Start of Block
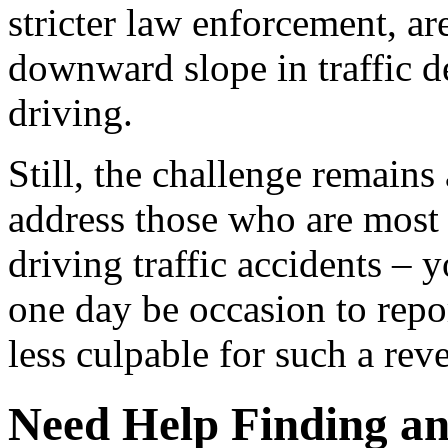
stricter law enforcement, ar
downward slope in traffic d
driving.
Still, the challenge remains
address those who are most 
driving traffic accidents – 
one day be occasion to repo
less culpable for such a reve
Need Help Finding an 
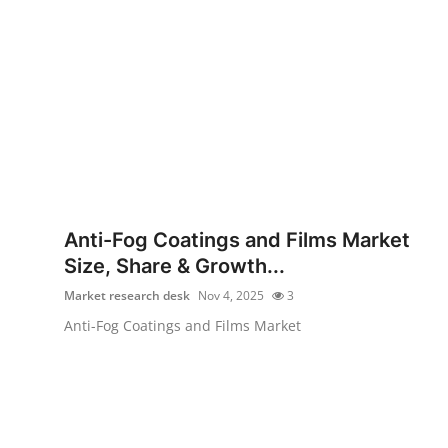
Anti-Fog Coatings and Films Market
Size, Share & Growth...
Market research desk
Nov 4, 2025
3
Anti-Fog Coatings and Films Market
End of Block
Start of Block
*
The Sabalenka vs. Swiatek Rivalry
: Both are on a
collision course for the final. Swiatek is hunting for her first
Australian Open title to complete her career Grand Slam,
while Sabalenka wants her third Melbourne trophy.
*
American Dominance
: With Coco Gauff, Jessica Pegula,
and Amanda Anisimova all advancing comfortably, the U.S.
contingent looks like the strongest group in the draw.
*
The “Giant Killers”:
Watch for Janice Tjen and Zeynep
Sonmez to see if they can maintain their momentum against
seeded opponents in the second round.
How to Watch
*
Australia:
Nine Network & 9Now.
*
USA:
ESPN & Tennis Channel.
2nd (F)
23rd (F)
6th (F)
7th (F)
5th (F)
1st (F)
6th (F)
End of Block
(WHAT IS REQUIRED) What is asked for is an exact copy of the lines above from the one containing "Both are on a" through the one containing "and Amanda Anisimova", and only those.

(EXERCISE RESULT)
: Both are on a
collision course for the final. Swiatek is hunting for her first
Australian Open title to complete her career Grand Slam,
while Sabalenka wants her third Melbourne trophy.
*
American Dominance
: With Coco Gauff, Jessica Pegula,
and Amanda Anisimova all advancing comfortably, the U.S.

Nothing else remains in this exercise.